Raja-raja Jawa menggunakan keris sebagai basis legitimasi kekuasaannya secara esoteris.
Bahkan, seorang raja baru dipandang sah oleh rakyatnya ketika raja mengenakan salah satu keris
pusaka kerajaan pada saat penobatannya. Keraton Jawa mempunyai tradisi atas sebuah keris
pusaka, yang akan diberikan oleh raja pendahulunya kepada raja baru yang akan naik tahta.
Sir Thomas Stamford Raffles, dalam bukunya The History of Java, mengatakan senjata
keris mendapat kedudukan istimewa bagi prajurit Jawa. Mereka umumnya menyandang tiga
buah keris sekaligus. Raffles juga mengatakan tentang kebiasan Raja Yogyakarta yang
menghadiahi seseorang abdi dalem-nya saat naik pangkat dengan sebilah.
Unggul Sudrajat dan Dony Satryo Wibowo dalam buku Keris, menyebutkan, seiring
waktu tradisi keris dalam kehidupan Jawa bahkan masuk hingga ke dalam sebuah ikatan
perkawinan. Jika seseorang menikahi seorang perempuan Jawa, maka ayah pengantin wanita
akan memberikan sebuah keris sebagai pengikat tali keluarga, yang biasa disebut dengan keris
kancing gelung atau cundhuk ukel. Keris itu menjadi simbol penyerahan tanggung jawab dari
sang ayah mertua kepada menantu yang untuk selanjutnya berkewajiban menjaga puterinya
tersebut. Bahkan, keris dapat menggantikan sosok pengantin pria dalam upacara perkawinan.
Adanya pemaknaan keris sebagai benda pusaka yang memiliki daya kekuatan
supranatural membuatnya juga dimanfaatkan untuk media penyembuhan penyakit, membantu
proses kelahiran bayi, mengusir setan, menjaga keselamatan rumah tangga dan mendatangkan
hujan. Seturut berjalannya waktu dan dinamika masyarakat yang terus berubah, fungsi keris
terus mengalami perkembangan. Dewasa ini, keris lebih dominan sebagai kelengkapan sarana
upacara, atribut busana adat, dan cenderamata (souvenir). Lebih dari itu, sebagai benda pusaka,
saat ini keris juga mewujud sebagai barang koleksi para kolektor. Peminatnya pun tidak sedikit
di Indonesia. Hal ini diketahui dari adanya berbagai komunitas pecinta keris di berbagai daerah.
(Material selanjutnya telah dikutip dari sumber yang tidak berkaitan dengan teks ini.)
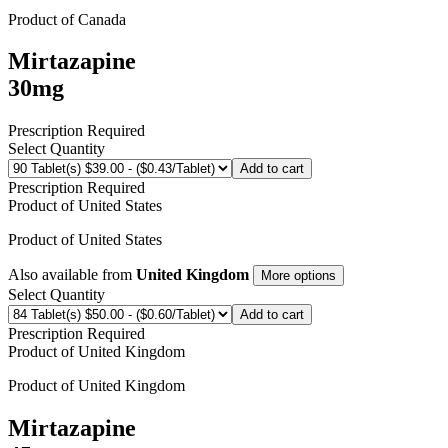
Product of
Canada
Mirtazapine
30mg
Prescription Required
Select Quantity
Add to cart
Prescription Required
Product of
United States
Product of
United States
Also available from
United Kingdom
More options
Select Quantity
Add to cart
Prescription Required
Product of
United Kingdom
Product of
United Kingdom
Mirtazapine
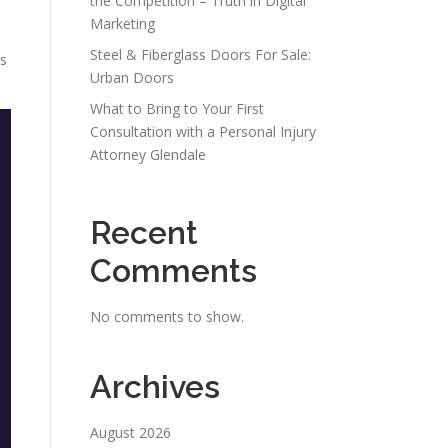
the Competition – Truth in Digital
Marketing
Steel & Fiberglass Doors For Sale:
ns
Urban Doors
What to Bring to Your First
Consultation with a Personal Injury
Attorney Glendale
Recent
Comments
No comments to show.
Archives
August 2026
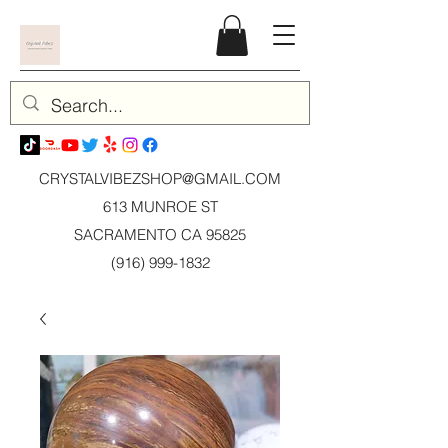
CRYSTALVIBEZSHOP@GMAIL.CO
M
613 MUNROE ST
SACRAMENTO CA 95825
(916) 999-1832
Juga dari sering diadakannya acara pameran keris, seperti Pameran Tosan Aji di Gedung
Monodhuis, Kota Lama, Kota Semarang, Jawa Tengah, Rabu (23/8/2023).
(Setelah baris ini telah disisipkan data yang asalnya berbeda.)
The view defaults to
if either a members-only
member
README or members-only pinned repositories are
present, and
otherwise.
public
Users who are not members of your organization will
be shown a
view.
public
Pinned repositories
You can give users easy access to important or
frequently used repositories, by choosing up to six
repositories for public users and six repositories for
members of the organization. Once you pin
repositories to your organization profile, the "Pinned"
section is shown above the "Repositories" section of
Keris yang semakin langka, berusia tua, dan memiliki sejarah akan menjadi buruan
kolektor. Keris seperti itu memiliki nilai ekonomi relatif tinggi, bisa mencapai ratusan juta
bahkan miliaran rupiah. Sehingga ada pula yang menjadikannya sebagai barang investasi.
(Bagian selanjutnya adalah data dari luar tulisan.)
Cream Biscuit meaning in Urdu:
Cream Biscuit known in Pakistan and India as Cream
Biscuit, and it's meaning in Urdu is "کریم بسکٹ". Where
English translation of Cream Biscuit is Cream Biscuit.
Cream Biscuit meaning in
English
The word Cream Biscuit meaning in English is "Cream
Menariknya, ada perlakuan atau etika khusus pecinta keris terhadap keris saat membeli dan
menjualnya. Pemindahan kepemilikan keris biasa disebut dengan perjodohan keris, sebab istilah
jual-beli dihindari. Bila orang ingin membeli keris dari orang lain, ia akan menyatakan hasratnya
untuk membeli dengan mengatakan ingin melamar keris tersebut. Adapun harganya, umumnya
disebut mas kawin. Hal itu berasal dari keyakinan bahwa keris bukan sekedar bilah senjata
profan yang dapat diperlakukan seenaknya. Penggunaan istilah perjodohan juga merupakan
bentuk kepercayaan bahwa tidak sembarang keris dapat cocok dengan seseorang.